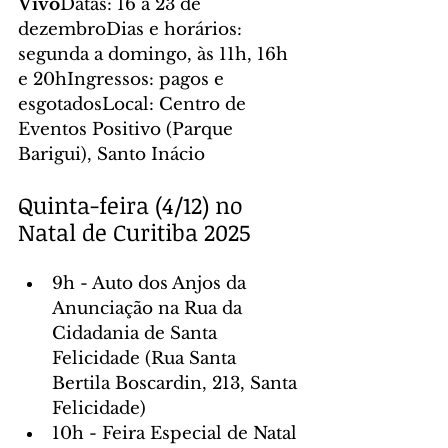
Vivo
Datas: 16 a 23 de 
dezembroDias e horários: 
segunda a domingo, às 11h, 16h 
e 20hIngressos: pagos e 
esgotadosLocal: Centro de 
Eventos Positivo (Parque 
Barigui), Santo Inácio
Quinta-feira (4/12) no 
Natal de Curitiba 2025
9h - Auto dos Anjos da 
Anunciação na Rua da 
Cidadania de Santa 
Felicidade (Rua Santa 
Bertila Boscardin, 213, Santa 
Felicidade)
10h - Feira Especial de Natal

○ ○ ○ ○ ○

» Task to complete
Please repeat the listing precisely, excluding the pictures it contains.

» Written solution
Vivo
Datas: 16 a 23 de 
dezembroDias e horários: 
segunda a domingo, às 11h, 16h 
e 20hIngressos: pagos e 
esgotadosLocal: Centro de 
Eventos Positivo (Parque 
Barigui), Santo Inácio
Quinta-feira (4/12) no 
Natal de Curitiba 2025
9h - Auto dos Anjos da 
Anunciação na Rua da 
Cidadania de Santa 
Felicidade (Rua Santa 
Bertila Boscardin, 213, Santa 
Felicidade)
10h - Feira Especial de Natal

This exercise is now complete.